Surface analysis of powder binary mixtures with ATR FTIR spectroscopy

Abstract

Attenuated Total Reflectance Fourier Transform Infra Red spectroscopy (ATR FTIR) has been used for surface analysis of powder mixtures. The appearance of one component on the surface of the mixture in greater amounts than that expected from the mass or volume ratio was quantified. Coloured mixtures containing methyl orange were analysed. They contained proportions of components from 0% to 100% in steps of 10%. Mixtures of non-sieved powders of methyl orange and Povidone were dark red when containing only 20% of methyl orange, indicating that particles of methyl orange were present on the surface of the mixture in higher amounts than expected from the mass ratios.
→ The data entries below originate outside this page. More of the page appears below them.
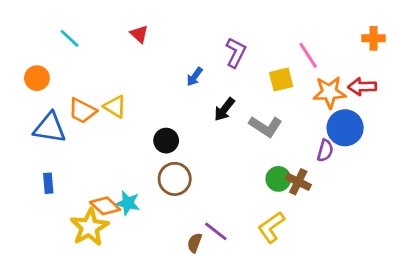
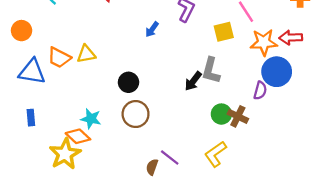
yellow triangle: (115, 106) -> (86, 54), turned -42
black arrow: (224, 109) -> (193, 81), moved
gray L-shape: (266, 126) -> (211, 71), turned 72
cyan star: (128, 203) -> (91, 119), moved

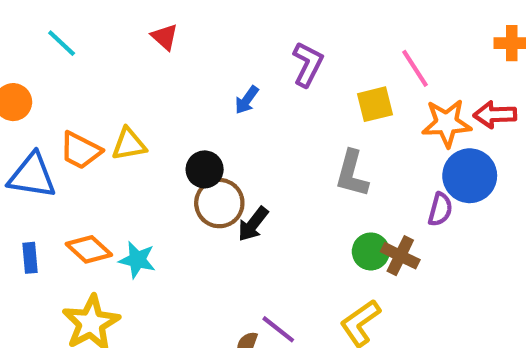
black arrow: (193, 81) -> (253, 224), moved
black circle: (129, 82) -> (205, 169), moved
brown circle: (136, 114) -> (219, 203), moved
orange diamond: (78, 136) -> (89, 249), moved

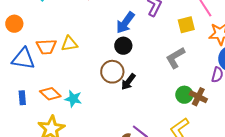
blue arrow: (247, 100) -> (125, 23), size x1.6
orange trapezoid: (80, 150) -> (46, 47), turned -30
black circle: (205, 169) -> (123, 46), moved
gray L-shape: (352, 174) -> (175, 58), turned 45

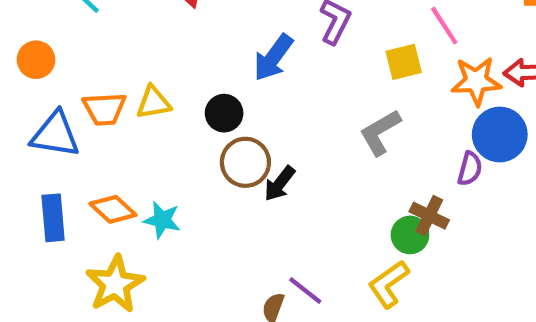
black circle: (123, 46) -> (224, 113), moved
green circle: (184, 95) -> (410, 235), moved
blue rectangle: (22, 98) -> (53, 218), size x1.5

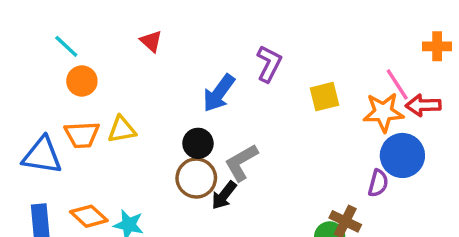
pink line: (444, 26) -> (397, 84), moved
orange circle: (36, 60) -> (82, 81), moved
black circle: (224, 113) -> (198, 143), moved
gray L-shape: (380, 132) -> (241, 162), moved

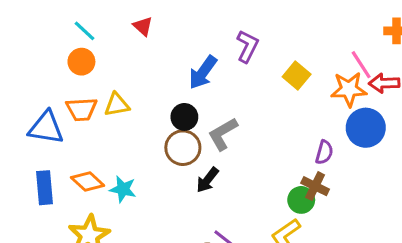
cyan line: (66, 46) -> (85, 31), moved
yellow square: (324, 97) -> (297, 75), turned -36
purple semicircle: (378, 183) -> (324, 152), moved
black arrow: (224, 195) -> (207, 180), moved

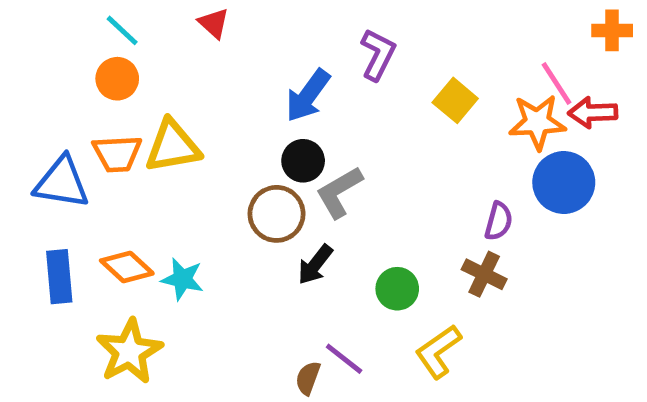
yellow triangle: (117, 105) -> (173, 146), size x1.4
black circle: (184, 117) -> (303, 161), moved
green circle: (301, 200) -> (397, 289), moved

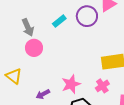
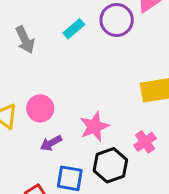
pink circle: (34, 48) -> (40, 108), moved
pink cross: (102, 86) -> (145, 142), moved

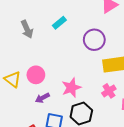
purple circle: (117, 20) -> (94, 40), moved
pink cross: (145, 142) -> (109, 91), moved

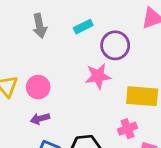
purple circle: (94, 40) -> (115, 45), moved
pink star: (71, 88) -> (98, 76), moved

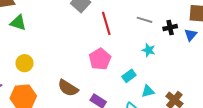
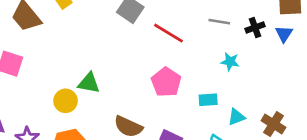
green triangle: (18, 23) -> (89, 83), moved
red line: (106, 23) -> (168, 33), turned -35
cyan rectangle: (129, 76) -> (208, 100), turned 40

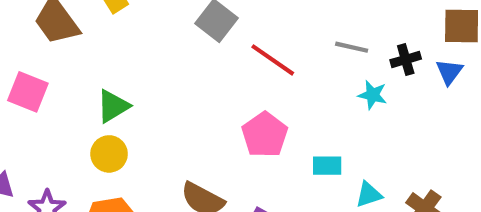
cyan star: (230, 62) -> (373, 95), moved
green triangle: (89, 83) -> (113, 106), moved, turned -45

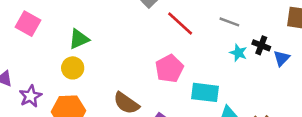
black cross: (406, 59) -> (261, 45), moved, turned 30
blue triangle: (449, 72) -> (282, 58), moved
cyan rectangle: (327, 166) -> (205, 92), size x1.5

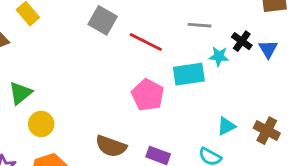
green triangle: (79, 39) -> (20, 93), moved
black cross: (261, 45) -> (242, 41), turned 30
cyan rectangle: (205, 92) -> (189, 74), moved

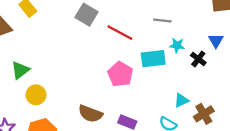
black cross: (242, 41) -> (198, 59), moved
brown cross: (267, 131) -> (204, 114), moved, turned 30

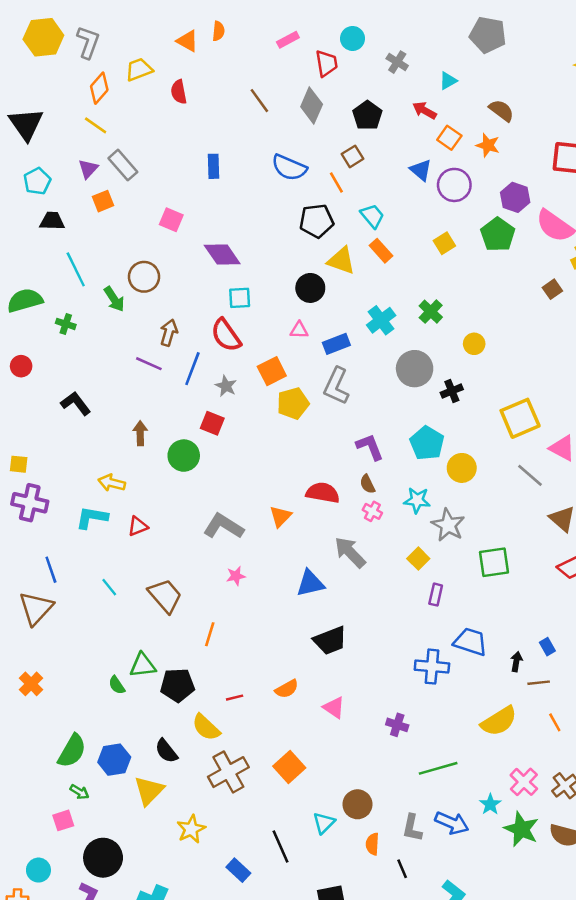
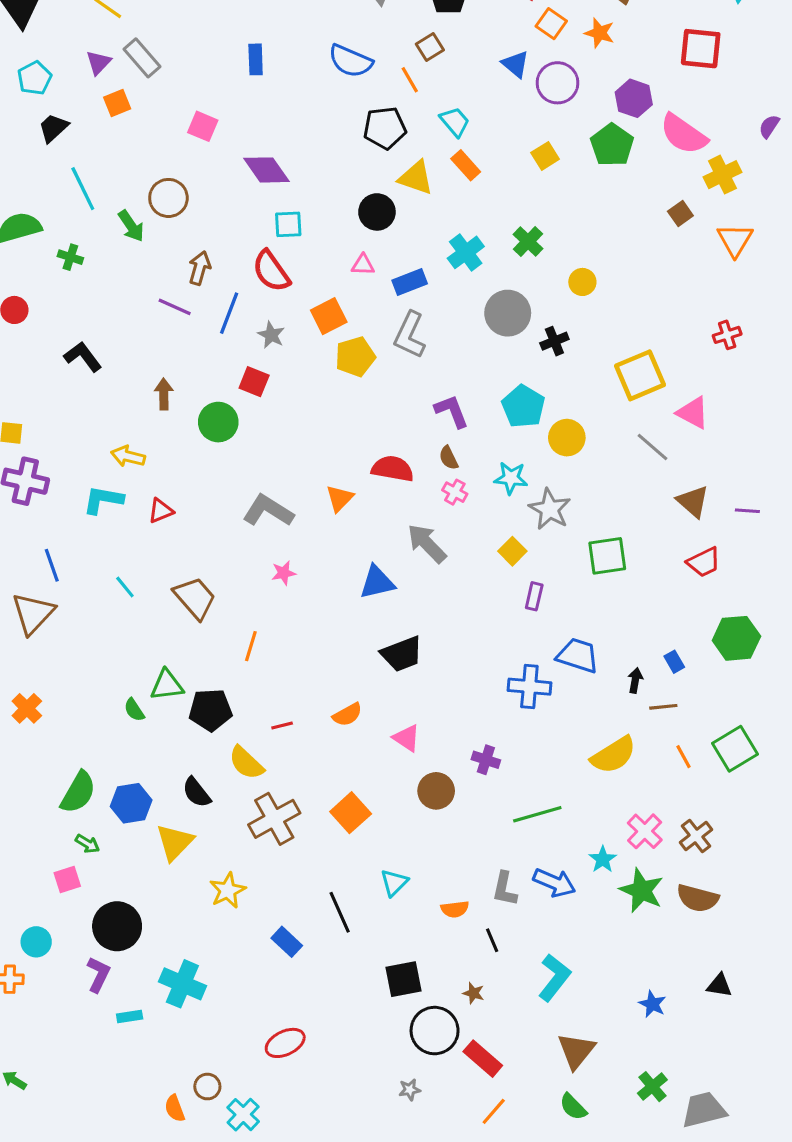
black trapezoid: (52, 221) -> (53, 128), turned -45
brown circle: (357, 804) -> (436, 791), moved
orange semicircle: (372, 844) -> (455, 909), turned -100

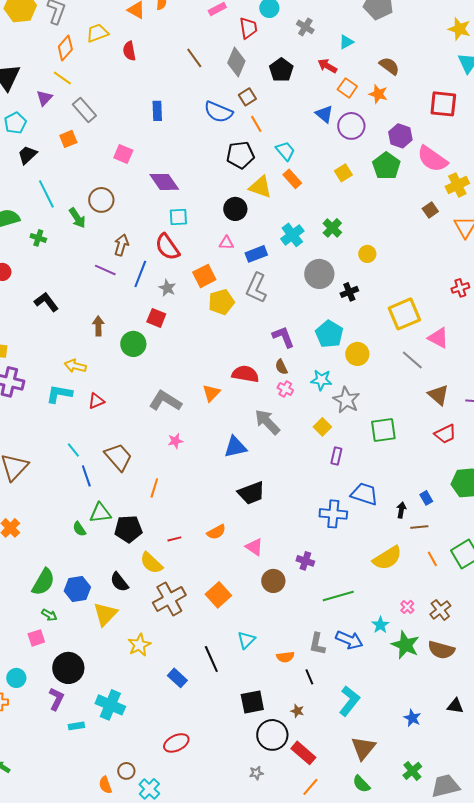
brown square: (430, 47) -> (247, 97), moved
purple triangle: (98, 63) -> (44, 98), moved
blue line: (52, 565) -> (86, 476), moved
pink cross: (645, 831) -> (407, 607), size x0.6

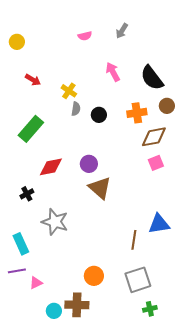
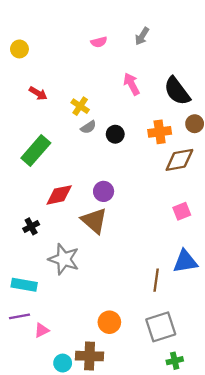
gray semicircle: (76, 109) -> (88, 127), turned 48
pink square: (156, 163) -> (182, 211), moved
brown triangle: (100, 188) -> (94, 221), moved
cyan rectangle: (21, 244) -> (24, 285), turned -55

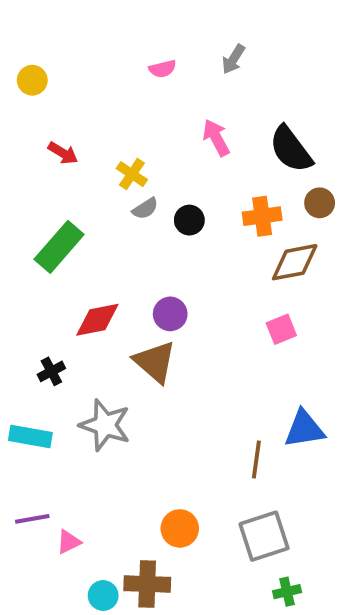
pink square: (182, 211) -> (281, 329), moved
cyan rectangle: (24, 285) -> (30, 437), moved

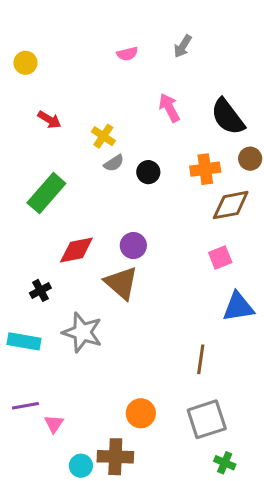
blue triangle: (304, 429) -> (238, 307), moved
pink triangle: (69, 542) -> (54, 424), turned -30
green cross: (287, 592) -> (225, 463), turned 36

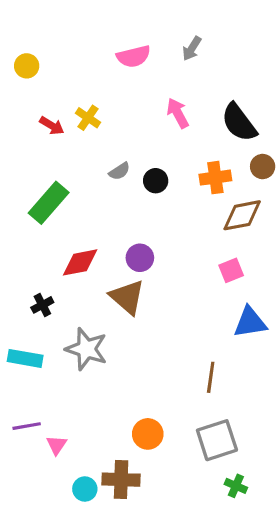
pink semicircle: (127, 54) -> (134, 56), size x1.5
yellow cross: (103, 136) -> (88, 118), moved

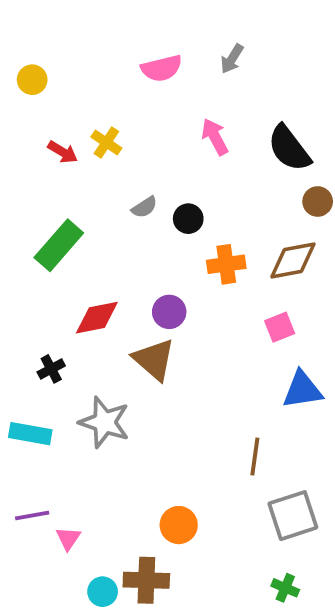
orange cross: (215, 178) -> (226, 264), moved
gray square: (217, 440) -> (293, 516), moved

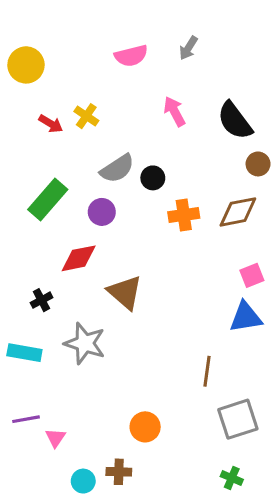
yellow circle: (32, 80) -> (26, 65), size x1.5
gray semicircle: (144, 207) -> (117, 169), size x1.6
purple circle: (169, 312) -> (102, 212), moved
pink square: (280, 327) -> (252, 275), moved
brown cross: (146, 580) -> (119, 472), size x0.7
Mixtures of methyl orange and Mg stearate, on the other hand, were a light colour, showing the presence of more Mg stearate on the surface than expected. Visual observations correlated with semiquantitative surface concentration determination by ATR FTIR spectroscopy using specific peaks of each component. Quantitative determination of components on the surface of the mixture, using the Beer Lambert law, was possible when characteristic peaks for the first component did not overlap with those of the other component. A non-linear correlation between peak height and concentration of a component in a mixture was explained by distribution of the particle size of components. With a small component, the larger number of particles in the same volume allowed them to surround the larger particles of the second component. These conclusions were confirmed by preparing mixtures with non-coloured components (Povidone-Eudragit ®, NaCl-Povidone, NaCl-Eudragit ®). Results again correlated with the ATR FTIR spectroscopy measurements. It was additionally shown that a small proportion of finer particles can drastically influence the surface of powder mixtures, due to their large contribution to the specific surface area. ATR FTIR is thus demonstrated to be a useful method for studying surfaces of powder mixtures also in terms of process analytical technology (PAT).